So, I have been a bit slack and it’s been over a month since Rebecca gave me the words YOU, TO, POISON, THAT and MERRY to put into a poem.  So, I thought to reward her patience (she hasn’t nagged me once!) I would do something different and see if I could do the whole poem using magnet words. I have lots and lots of magnets, and it’s been a while since I sat down to make a whole poem with them.

Anyway, I got out my magnets and got to work. The only problem was: I didn’t have all five of the words. I have hundreds and hundreds of magnets but not one of them has the word ‘merry’. I almost abandoned the quest but I’m hoping that Rebecca will forgive me if instead of merry I chose two other words very similar in meaning – joy and happy. And, for good measure, I popped merry into the title of this post.

So, here it is, my merry poem about poetry.

Merry Poem

 

Waiting

Sally’s latest words for me were GO, FREAKY and TREE. I wrote this poem remembering a time when I was 12. I’d been to an after-school music class and waved at my friends as they all got into cars and headed off for dinner.
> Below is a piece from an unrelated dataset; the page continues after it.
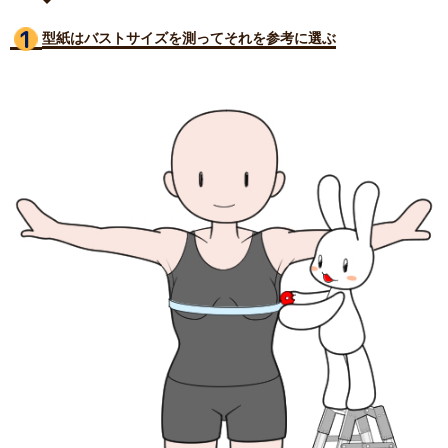
型紙はバストサイズ
を測ってそれを参考に選ぶ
And then I waited — for what seemed like forever (but was probably only 5 minutes) — for my Mum to come and pick me up …

WAITING

It’s 6 o’clock.
On my own on the bench
I swing my legs,
I hum a bit
and start counting in my head.

When I get to 63
a car pulls into the car park.
At last!
I stand —
but it’s not our car.
I sit.

Behind me, a tree starts to whisper and rustle,
some freaky wind moves its branches.
Down here on the bench it’s as still as still.
I try to look — to the side, without turning my head,
is that something in the tree?

A car!
They’re here!
Let’s go!

© Rebecca Newman, 2015

Wishes

It’s been almost a  month since Rebecca gave me the words form, age and fervent. I don’t know why it has taken me so long – I do know it was the mix of fervent and form which kept taking me down intriguing paths, then tripping me up.
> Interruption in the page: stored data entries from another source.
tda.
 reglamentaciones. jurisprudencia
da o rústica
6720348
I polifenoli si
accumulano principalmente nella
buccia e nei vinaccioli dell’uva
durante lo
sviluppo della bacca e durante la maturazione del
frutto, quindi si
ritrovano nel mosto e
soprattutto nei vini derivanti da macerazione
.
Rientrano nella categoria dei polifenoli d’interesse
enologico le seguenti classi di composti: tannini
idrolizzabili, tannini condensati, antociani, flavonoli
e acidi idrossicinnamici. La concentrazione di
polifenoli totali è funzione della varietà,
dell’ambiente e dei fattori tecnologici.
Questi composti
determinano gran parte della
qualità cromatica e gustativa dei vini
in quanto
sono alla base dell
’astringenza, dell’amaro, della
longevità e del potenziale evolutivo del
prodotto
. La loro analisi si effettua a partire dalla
Anyway, I ran into Rebecca at the Perth Writers Festival yesterday and she was very polite about my slackness, which of course made me feel guilty. Since I’m also doing a challenge this month to write a poem n a Post it Note everyday for February, she suggested I use the words for one of my postitnote poems.  And voilà, today I managed to write a poem that  meets both Poetry Tag and Postitnote Poetry requirements:

 

Wishes

At age 5

I dreamt of the tooth fairy

to replace my tiny offerings

with silver coins.

Now I’m older

(and told such things aren’t real)

but I can’t stop

the fervent wish that forms

when I look round my house:

send me a cleaning fairy!

(© Sally Murphy, 2015)

 

And, just to prove that it does indeed fit on a postitnote, here it is again:

Embedded image permalink

Last Supper

When Rebecca gave me my latest batch of words – my, virtue and supper – I couldn’t stop thinking about the biblical Last Supper. I tried to write about something different, because I have not ever really written religious poetry and didn’t know where I would go with it. But this was the topic that I kept coming back to. Finally, it was the word ‘my’ which gave me a way in: who was there at the last supper who might want their story told? Finally, I decided it was a woman, and here is what I came up with.

Last Supper

At that last supper
the men ate and drank
and hung on your every word
Little knowing it would be
their last meal together –
even when you, my heart,
told them one would soon betray you,
one deny.
Centuries later,
artists recreated that moment
showing your quiet virtue
their various states of adoration,
disbelief,
confusion.
What they forgot, those masters of the arts,
(or perhaps it was their priestly chiefs)
was that we women were there,
and children, too
not hangers-on
not underlings
but equals.

(Sally Murphy, 2015. All rights reserved)

Times Tables Champ

‘Basic’ was a hard word to weave into a poem — did anybody else out there have a go at it? I kept coming back to one memory from when I was 9. That memory still stings, so I wrote about that.

Times Tables Champ

Every Friday afternoon was our Times Tables competition,
we stood in twos up the front,
there was always a pause before the teacher called the sum.
I hoped for a basic one,
tens and elevens were best —
my mouth could shout the answer
before my head had heard the sum.
(Fives were good too, but I never liked eights much.)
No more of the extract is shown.